Le projet central de l'œuvre de Michèle Duchet s'est formé à une époque et en un lieu – l'Algérie, avant 1954 –, où sa carrière d'enseignante dans ses débuts l'avait conduite. Il s'est pleinement réalisé dans son ouvrage essentiel, paru, significativement, chez Maspero en 1971. Anthropologie et Histoire au siècle des Lumières reste le livre fondamental pour comprendre la naissance de l'idéologie coloniale moderne, au sein même de la „philosophie“ des Lumières, même si celle-ci pouvait aussi inspirer une opposition résolue à ses réalisations et à ses conséquences. Et ce n'est qu'autour de cette conjoncture déterminante, qu'on peut rappeler une carrière – l'École normale supérieure (Sèvres), l'agrégation, l'assistanat à la Sorbonne, le professorat à l'E.N.S. de Fontenay – qui n'a rien que de très classique. Dans cette carrière, Michèle Duchet se montra fidèle de l'intérieur aux mêmes impératifs moraux.

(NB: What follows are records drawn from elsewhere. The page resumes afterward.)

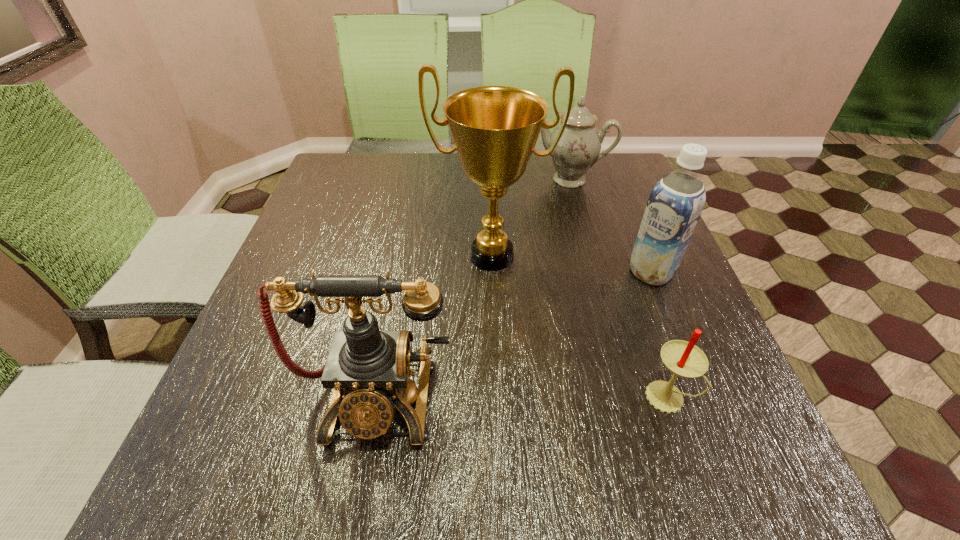 At what (x,y) coordinates should I click in order to perform the action: click on vacant space on the desktop that is between the telephone and the candle and is positioned on the spout of the fourth tallest object. Please return your answer as a coordinate pair (x, y). Looking at the image, I should click on (528, 397).

Locate an element on the screen. free space on the desktop that is between the telephone and the candle and is positioned on the front view with handles of the tallest object is located at coordinates (483, 397).

You are a GUI agent. You are given a task and a screenshot of the screen. Output one action in this format:
    pyautogui.click(x=<x>, y=<y>)
    Task: Click on the vacant space on the desktop that is between the telephone and the shortest object and is positioned on the label of the soya milk
    Image resolution: width=960 pixels, height=540 pixels.
    Given the screenshot: What is the action you would take?
    pyautogui.click(x=500, y=397) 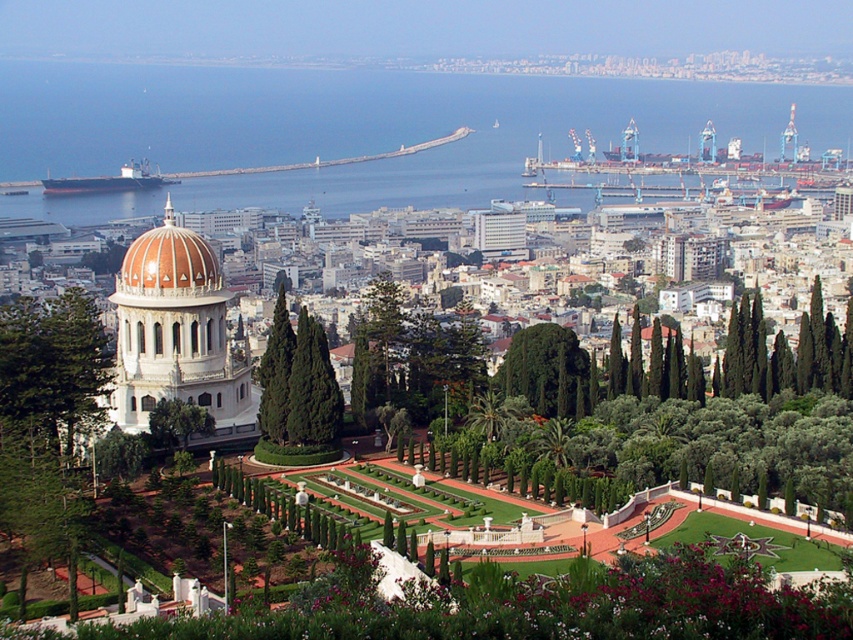 Question: Based on their relative distances, which object is farther from the matte orange dome at center?

Choices:
 (A) blue water at center
 (B) green leafy tree at center

Answer: (A)

Question: Which object is positioned closest to the blue water at center?

Choices:
 (A) green textured tree at center
 (B) green leafy tree at center-left

Answer: (A)

Question: Which point appears closest to the camera in this image?

Choices:
 (A) (151, 314)
 (B) (151, 77)
 (C) (305, 419)

Answer: (C)

Question: Is blue water at center below green textured tree at center?

Choices:
 (A) no
 (B) yes

Answer: (A)

Question: Does white marble dome at left have a larger size compared to green textured tree at center?

Choices:
 (A) yes
 (B) no

Answer: (A)

Question: Is white marble dome at left thinner than matte orange dome at center?

Choices:
 (A) no
 (B) yes

Answer: (A) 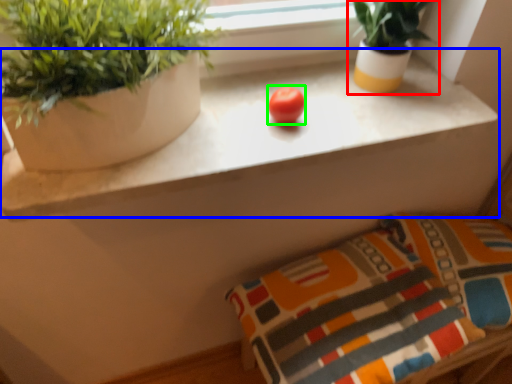 Question: Based on their relative distances, which object is farther from houseplant (highlighted by a red box)? Choose from counter (highlighted by a blue box) and fruit (highlighted by a green box).

Choices:
 (A) counter
 (B) fruit

Answer: (B) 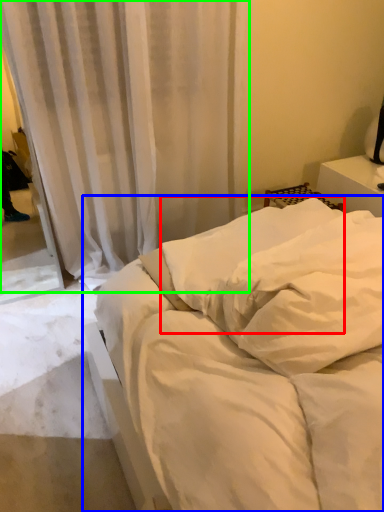 Question: Considering the real-world distances, which object is farthest from pillow (highlighted by a red box)? bed (highlighted by a blue box) or curtain (highlighted by a green box)?

Choices:
 (A) bed
 (B) curtain

Answer: (B) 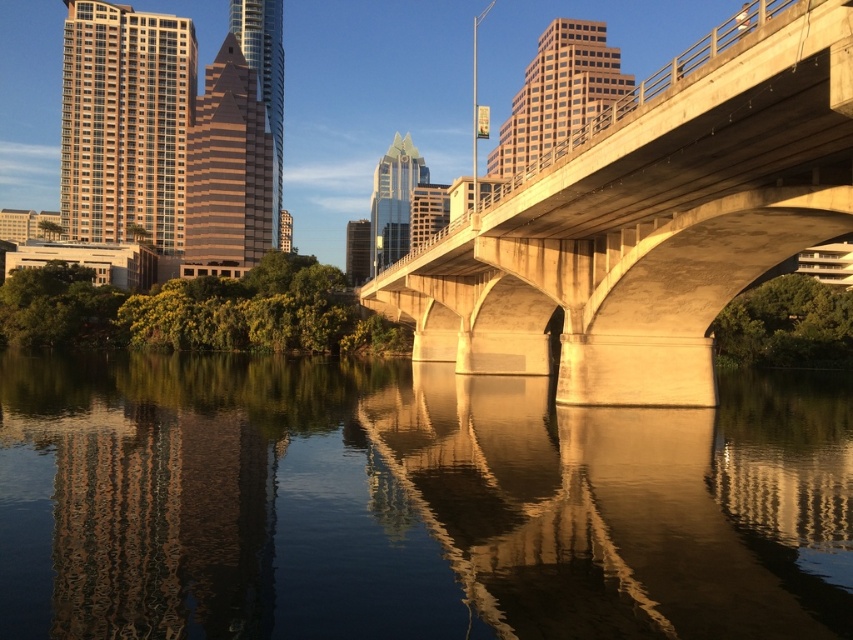 Question: Which point is farther to the camera?

Choices:
 (A) smooth water at center
 (B) concrete bridge at center

Answer: (B)

Question: Where is smooth water at center located in relation to concrete bridge at center in the image?

Choices:
 (A) right
 (B) left

Answer: (B)

Question: From the image, what is the correct spatial relationship of smooth water at center in relation to concrete bridge at center?

Choices:
 (A) right
 (B) left

Answer: (B)

Question: Can you confirm if smooth water at center is positioned to the right of concrete bridge at center?

Choices:
 (A) yes
 (B) no

Answer: (B)

Question: Which of the following is the closest to the observer?

Choices:
 (A) smooth water at center
 (B) concrete bridge at center

Answer: (A) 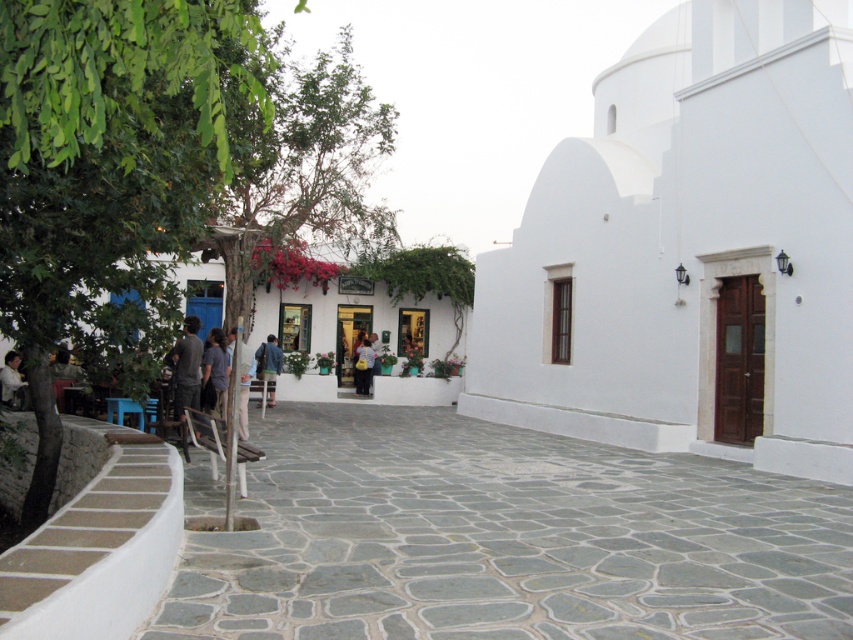 Based on the photo, you are a photographer standing in the Mediterranean street scene. You notice a person wearing a dark gray shirt at center and blue denim jeans at center. Based on their clothing, can you determine if the shirt is positioned higher up on the body compared to the jeans?

The dark gray shirt at center is located above the blue denim jeans at center, so yes, the shirt is positioned higher up on the body compared to the jeans.

Looking at this image, you are a fashion designer observing a model wearing both a dark gray shirt at center and a dark gray fabric jacket at center. Which piece of clothing is positioned higher on the model?

The dark gray shirt at center is located above the dark gray fabric jacket at center, so the shirt is positioned higher on the model.

You are a photographer standing in the middle of the cobblestone pathway. You want to take a photo of the dark gray shirt at center and blue denim jeans at center. Which clothing item appears narrower in the photo?

The dark gray shirt at center appears narrower than the blue denim jeans at center in the photo. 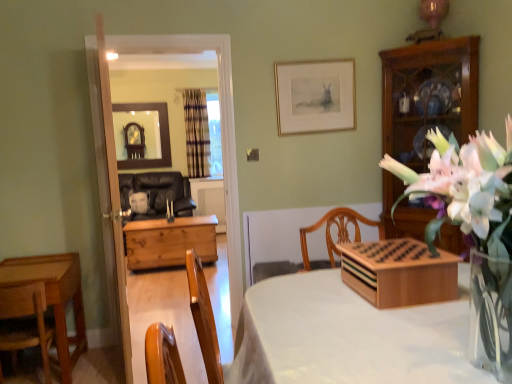 Question: From a real-world perspective, is matte gold picture frame at upper center above or below wooden door at left?

Choices:
 (A) below
 (B) above

Answer: (B)

Question: Would you say matte gold picture frame at upper center is inside or outside wooden door at left?

Choices:
 (A) outside
 (B) inside

Answer: (A)

Question: Considering the real-world distances, which object is closest to the plaid fabric curtain at center?

Choices:
 (A) wooden chair at lower left, the first chair positioned from the front
 (B) wooden game board at center
 (C) transparent glass door at upper center
 (D) wooden chest at center
 (E) white glossy vase at center right

Answer: (D)

Question: Which object is the closest to the wooden game board at center?

Choices:
 (A) matte gold picture frame at upper center
 (B) wooden chair at lower left, the first chair positioned from the front
 (C) wooden door at left
 (D) plaid fabric curtain at center
 (E) white glossy vase at center right

Answer: (E) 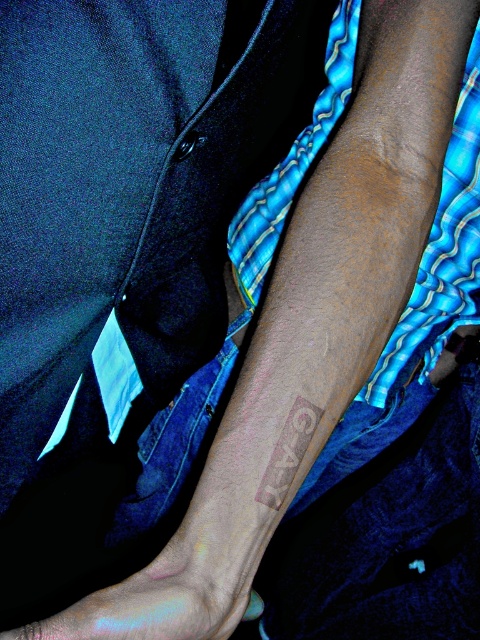 Question: Considering the relative positions of gray matte tattoo at lower center and smooth skin tattoo at lower left in the image provided, where is gray matte tattoo at lower center located with respect to smooth skin tattoo at lower left?

Choices:
 (A) above
 (B) below

Answer: (A)

Question: Where is gray matte tattoo at lower center located in relation to smooth skin tattoo at lower left in the image?

Choices:
 (A) below
 (B) above

Answer: (B)

Question: Is gray matte tattoo at lower center smaller than smooth skin tattoo at lower left?

Choices:
 (A) yes
 (B) no

Answer: (A)

Question: Which object is closer to the camera taking this photo?

Choices:
 (A) gray matte tattoo at lower center
 (B) smooth skin tattoo at lower left

Answer: (B)

Question: Which object is closer to the camera taking this photo?

Choices:
 (A) gray matte tattoo at lower center
 (B) smooth skin tattoo at lower left

Answer: (B) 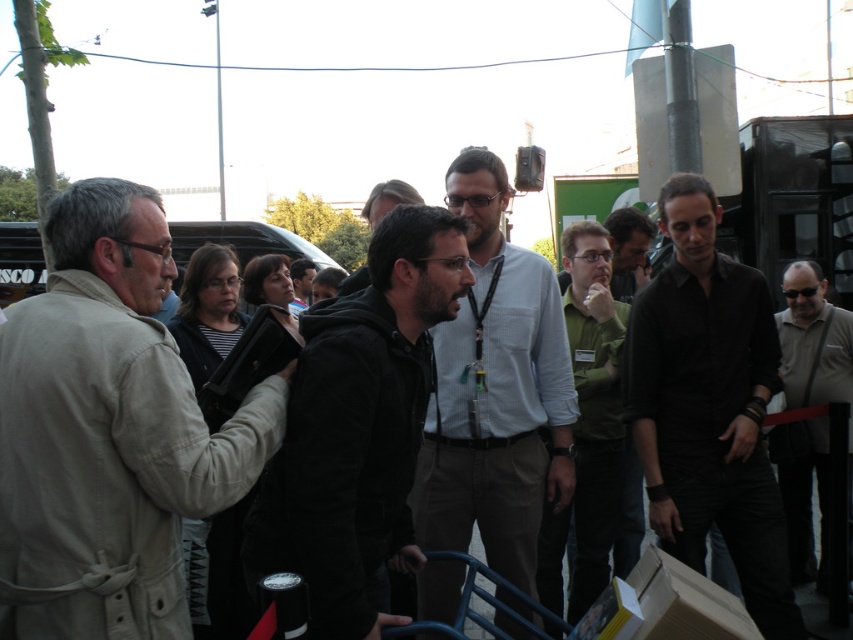 Is black matte jacket at center wider than matte black shirt at center?

Correct, the width of black matte jacket at center exceeds that of matte black shirt at center.

Based on the photo, does black matte jacket at center have a smaller size compared to matte black shirt at center?

Incorrect, black matte jacket at center is not smaller in size than matte black shirt at center.

Identify the location of black matte jacket at center. Image resolution: width=853 pixels, height=640 pixels. (358, 428).

Where is `black matte jacket at center`? black matte jacket at center is located at coordinates (358, 428).

The width and height of the screenshot is (853, 640). Describe the element at coordinates (495, 392) in the screenshot. I see `light blue shirt at center` at that location.

Which is in front, point (460, 540) or point (795, 604)?

Point (795, 604)

In order to click on light blue shirt at center in this screenshot , I will do `click(495, 392)`.

Does black matte jacket at center appear on the left side of gray fabric shirt at center?

Yes, black matte jacket at center is to the left of gray fabric shirt at center.

Who is more forward, (x=352, y=412) or (x=770, y=433)?

Point (x=352, y=412) is more forward.

Looking at this image, who is more forward, (405, 435) or (819, 344)?

Point (405, 435)

This screenshot has width=853, height=640. What are the coordinates of `black matte jacket at center` in the screenshot? It's located at (358, 428). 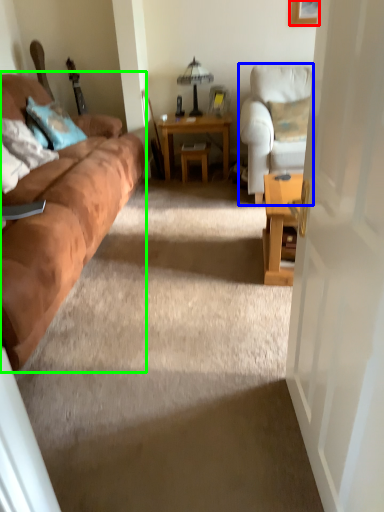 Question: Based on their relative distances, which object is nearer to picture frame (highlighted by a red box)? Choose from chair (highlighted by a blue box) and studio couch (highlighted by a green box).

Choices:
 (A) chair
 (B) studio couch

Answer: (A) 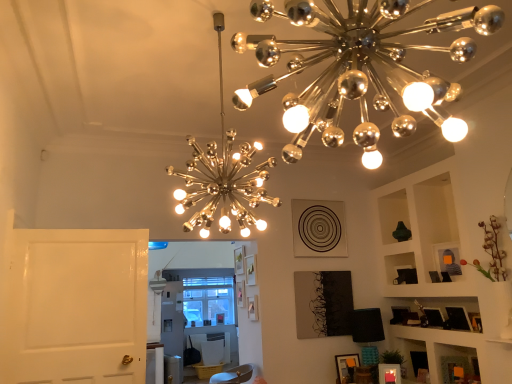 Question: From a real-world perspective, is metallic chandelier at upper center, which ranks as the 2th lamp in right-to-left order, above or below white glossy door at left?

Choices:
 (A) below
 (B) above

Answer: (B)

Question: Considering the relative positions of metallic chandelier at upper center, which ranks as the 3th lamp in bottom-to-top order, and white glossy door at left in the image provided, is metallic chandelier at upper center, which ranks as the 3th lamp in bottom-to-top order, to the left or to the right of white glossy door at left?

Choices:
 (A) right
 (B) left

Answer: (A)

Question: Estimate the real-world distances between objects in this image. Which object is farther from the white glossy door at left?

Choices:
 (A) wooden picture frame at center, the 1th picture frame viewed from the left
 (B) black fabric lampshade at lower right, the 1th lamp in the bottom-to-top sequence
 (C) wooden picture frame at lower right, the second picture frame viewed from the left
 (D) metallic chandelier at upper center, the first lamp when ordered from top to bottom
 (E) metallic silver chandelier at upper center, the second lamp when ordered from back to front

Answer: (B)

Question: Which is nearer to the black fabric lampshade at lower right, acting as the 1th lamp starting from the back?

Choices:
 (A) metallic chandelier at upper center, acting as the third lamp starting from the back
 (B) wooden picture frame at center, positioned as the 2th picture frame in front-to-back order
 (C) metallic silver chandelier at upper center, positioned as the 2th lamp in front-to-back order
 (D) white glossy door at left
 (E) matte black frame at lower right

Answer: (E)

En 1995, dans la Postface de la réédition de l'ouvrage, Claude Blankaert a rappelé comment Michèle Duchet a étendu, approfondi, orienté à sa manière l'enquête sur l'histoire de la formation au xviiie siècle de ce qui allait devenir l'anthropologie, dont Claude Levi-Strauss avait donné Rousseau comme un initiateur capital. Contre toutes les facilités idéologiques, la première partie de ce livre éclairait les tenants et les aboutissants d'une idéologie coloniale à la fois plus „humaine“ et plus rentable, et l'implication de nombre des membres éminents du „camp philosophique“, sur la base d'un précieux dépouillement d'archives de l'ex-ministère des Colonies. En était issue une double entreprise : dépasser les perspectives triviales sur l'exotisme, la philanthropie et le cosmopolitisme des „philosophes“, et surtout interroger leur double lien avec l'entreprise civilisatrice et leur recherche orientée vers le regroupement possible des éléments d'une „science générale de l'homme“.

À partir de là, on pouvait repenser le couple sauvage-civilisé ; chercher les linéaments d'une science de l'homme à l'intérieur de systèmes de pensée qui avaient poussé assez loin leur exigence pour révéler les contradictions propres à cette tentative. L'analyse de la pensée de Buffon, autant que celle de Rousseau et de Helvétius, en est un témoignage, et fut accompagnée de la publication d'une précieuse réédition commentée de De l'homme. Mais c'est Diderot qui a joué, pour Michèle Duchet, un rôle majeur : le Diderot des articles „Animal“ et „Homme“, celui du Supplément au voyage de Bougainville ; et plus encore le Diderot ouvrier sinon maître d'œuvre d'une grande partie de l'Histoire des deux Indes, comme en témoigne son Diderot et l'écriture fragmentaire (1978), analyse et commentaire de la collaboration et des contributions successives de l'écrivain à l'ouvrage signé par Guillaume Raynal. Une réflexion qui trouvera son prolongement dans Le Partage des savoirs : discours historique, discours ethnologique (1985).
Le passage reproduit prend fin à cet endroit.